Assigned task: Copy down every line of the data that follows exactly. Omit the pictures.

[[ Extracted information, beginning ]]

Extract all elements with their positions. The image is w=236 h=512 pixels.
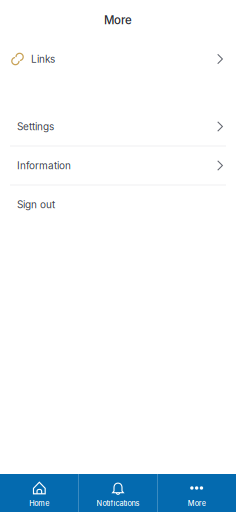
- staticText: Settings: [17, 120, 54, 133]
- button[interactable]: Home: [0, 474, 79, 512]
- button[interactable]: Settings: [0, 108, 236, 146]
- staticText: Sign out: [17, 198, 55, 211]
- staticText: Notifications: [96, 499, 140, 508]
- button[interactable]: Information: [0, 146, 236, 184]
- button[interactable]: Notifications: [79, 474, 157, 512]
- button[interactable]: Sign out: [0, 186, 236, 224]
- staticText: Information: [17, 160, 71, 172]
- staticText: Home: [29, 499, 49, 508]
- button[interactable]: More: [157, 474, 236, 512]
- staticText: More: [188, 499, 206, 508]
- staticText: More: [104, 13, 132, 27]
- staticText: Links: [31, 53, 55, 65]
- button[interactable]: Links: [0, 40, 236, 78]
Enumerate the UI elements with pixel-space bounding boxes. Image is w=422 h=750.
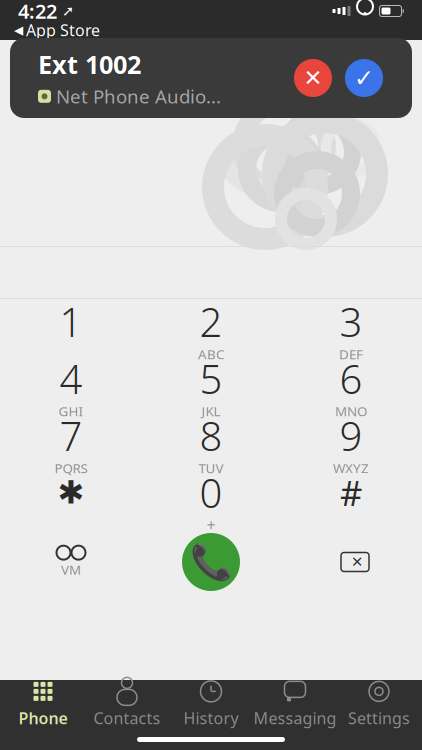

[[ Extracted information, end ]]

Response:
Extract all elements with their positions. The image is w=236 h=512 pixels.
- staticText: Settings: [17, 120, 54, 133]
- button[interactable]: Home: [0, 474, 79, 512]
- button[interactable]: Settings: [0, 108, 236, 146]
- staticText: Sign out: [17, 198, 55, 211]
- staticText: Notifications: [96, 499, 140, 508]
- button[interactable]: Information: [0, 146, 236, 184]
- button[interactable]: Notifications: [79, 474, 157, 512]
- button[interactable]: Sign out: [0, 186, 236, 224]
- staticText: Information: [17, 160, 71, 172]
- staticText: Home: [29, 499, 49, 508]
- button[interactable]: More: [157, 474, 236, 512]
- staticText: More: [188, 499, 206, 508]
- staticText: More: [104, 13, 132, 27]
- staticText: Links: [31, 53, 55, 65]
- button[interactable]: Links: [0, 40, 236, 78]
Enumerate the UI elements with pixel-space bounding boxes. Image is w=422 h=750.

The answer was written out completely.